HEATHER BAIER, Complainant
J & J ELECTRIC, Respondent
An administrative law judge (ALJ) for the Equal Rights Division of the Department of Workforce Development issued a decision in this matter. A timely petition for review was filed.
The commission has considered the petition and the positions of the parties, and it has reviewed the evidence submitted to the ALJ. Based on its review, the commission agrees with the decision of the ALJ, and it adopts the findings and conclusion in that decision as its own, except that it makes the following modifications:
Finding of Fact 6. is modified to read as follows to more accurately reflect the evidence of record;
In early February of 2002, while Baier was discussing with other staff her plans to take photographs during her upcoming vacation to Florida, Mr. White suggested that she bring back a picture of girls with their butts in the air like they have on air fresheners. Baier was offended by the comment but said nothing.
The memorandum opinion in the ALJ's decision is deleted, and the Memorandum Opinion below is substituted in order that the decision more accurately reflect the commission's rationale.
The decision of the administrative law judge (copy attached), as modified, is affirmed.
Dated and mailed December 16, 2003
baierhe . rmd : 115 : 9
/s/ David B. Falstad, Chairman
/s/ James T. Flynn, Commissioner
/s/ Robert Glaser, Commissioner
Sex discrimination in all its forms under the WFEA is governed by the following statutory provisions, as relevant here:
111.36 Sex, sexual orientation; exceptions and special cases.

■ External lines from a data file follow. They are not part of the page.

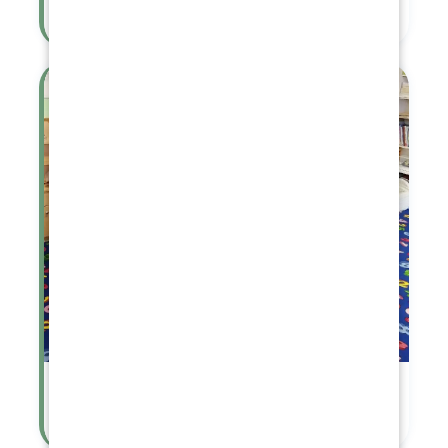
Den zvířátek
Putování s Křemílkem a Vochomůrkou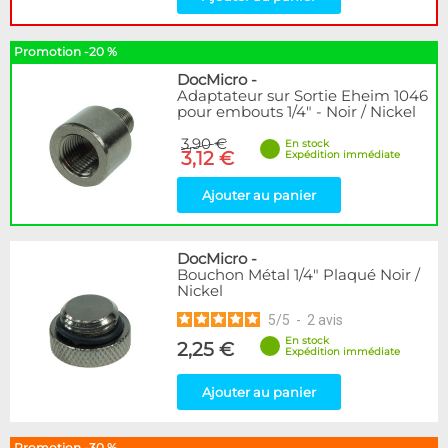
Couleur
Argent
7
Promotion -20 %
Noir
5
Noir/Nickel
4
DocMicro
-
Adaptateur sur Sortie Eheim 1046
Plexi
1
pour embouts 1/4" - Noir / Nickel
Genre
3,90 €
En stock
3,12 €
Expédition immédiate
Femelle
2
Mâle
1
Ajouter au panier
Mâle / Femelle
3
Mâle / Mâle
2
DocMicro
-
Bouchon Métal 1/4" Plaqué Noir /
Forme
Nickel
Adaptateur
3
5
/
5
-
2
avis
Coudé 30°
1
En stock
Droit
3
2,25 €
Expédition immédiate
Raccord en T
2
Ajouter au panier
Disponibilité / Promotions
Articles en stock
Promotion -30 %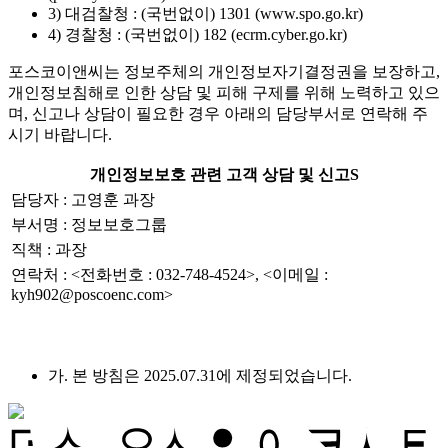
3) 대검찰청 : (국번없이) 1301 (www.spo.go.kr)
4) 경찰청 : (국번없이) 182 (ecrm.cyber.go.kr)
포스코이앤씨는 정보주체의 개인정보자기결정권을 보장하고,
개인정보침해로 인한 상담 및 피해 구제를 위해 노력하고 있으
며, 신고나 상담이 필요한 경우 아래의 담당부서로 연락해 주
시기 바랍니다.
개인정보보호 관련 고객 상담 및 신고S
담당자 : 고영훈 과장
부서명 : 정보보호그룹
직책 : 과장
연락처 : <전화번호 : 032-748-4524>, <이메일 :
kyh902@poscoenc.com>
가. 본 방침은 2025.07.31에 제정되었습니다.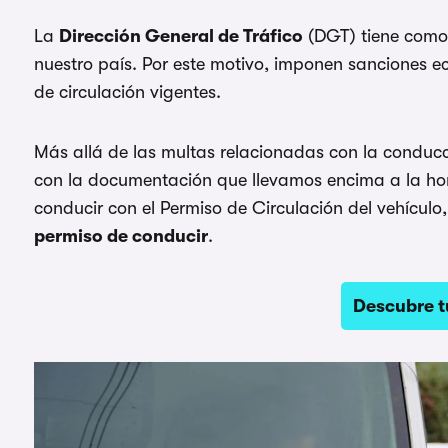
La
Dirección General de Tráfico
(DGT) tiene como 
nuestro país. Por este motivo, imponen sanciones 
de circulación vigentes.
Más allá de las multas relacionadas con la conduc
con la documentación que llevamos encima a la hora
conducir con el Permiso de Circulación del vehículo, 
permiso de conducir
.
Descubre t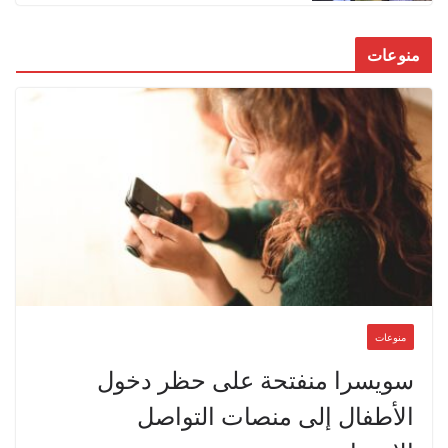
منوعات
منوعات
سويسرا منفتحة على حظر دخول
الأطفال إلى منصات التواصل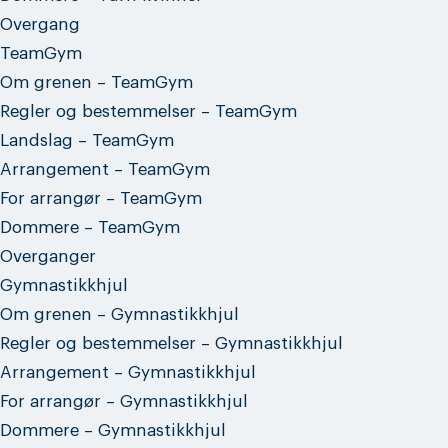
Overgang
TeamGym
Om grenen – TeamGym
Regler og bestemmelser – TeamGym
Landslag – TeamGym
Arrangement – TeamGym
For arrangør – TeamGym
Dommere – TeamGym
Overganger
Gymnastikkhjul
Om grenen – Gymnastikkhjul
Regler og bestemmelser – Gymnastikkhjul
Arrangement – Gymnastikkhjul
For arrangør – Gymnastikkhjul
Dommere – Gymnastikkhjul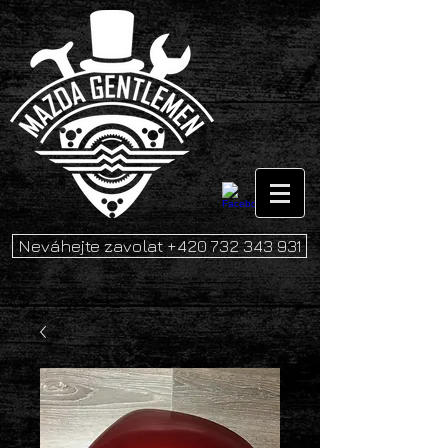
Neváhejte zavolat +420 732 343 931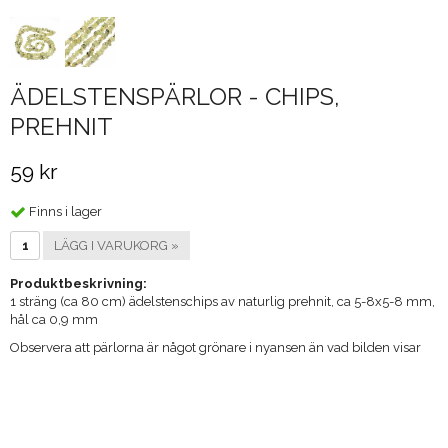
ÄDELSTENSPÄRLOR - CHIPS,
PREHNIT
59 kr
Finns i lager
LÄGG I VARUKORG »
Produktbeskrivning:
1 sträng (ca 80 cm) ädelstenschips av naturlig prehnit, ca 5-8x5-8 mm,
hål ca 0,9 mm
Observera att pärlorna är något grönare i nyansen än vad bilden visar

(1) Employment discrimination because of sex includes, but is not limited to, any of the following actions by any employer, labor organization, employment agency, licensing agency or other person:
(a) Discriminating against any individual in promotion, compensation paid for equal or substantially similar work, or in terms, conditions or privileges of employment or licensing on the basis of sex where sex is not a bona fide occupational qualification.
(b) Engaging in sexual harassment; or implicitly or explicitly making or permitting acquiescence in or submission to sexual harassment a term or condition of employment; or making or permitting acquiescence in, submission to or rejection of sexual harassment the basis or any part of the basis for any employment decision affecting an employee, other than an employment decision that is disciplinary action against an employee for engaging in sexual harassment in violation of this paragraph; or permitting sexual harassment to have the purpose or effect of substantially interfering with an employee's work performance or of creating an intimidating, hostile or offensive work environment. Under this paragraph, substantial interference with an employee's work performance or creation of an intimidating, hostile or offensive work environment is established when the conduct is such that a reasonable person under the same circumstances as the employee would consider the conduct sufficiently severe or pervasive to interfere substantially with the person's work performance or to create an intimidating, hostile or offensive work environment.
(br) Engaging in harassment that consists of unwelcome verbal or physical conduct directed at another individual because of that individual's gender, other than the conduct described in par. (b), and that has the purpose or effect of creating an intimidating, hostile or offensive work environment or has the purpose or effect of substantially interfering with that individual's work performance. Under this paragraph, substantial interference with an employee's work performance or creation of an intimidating, hostile or offensive work environment is established when the conduct is such that a reasonable person under the same circumstances as the employee would consider the conduct sufficiently severe or pervasive to interfere substantially with the person's work performance or to create an intimidating, hostile or offensive work environment.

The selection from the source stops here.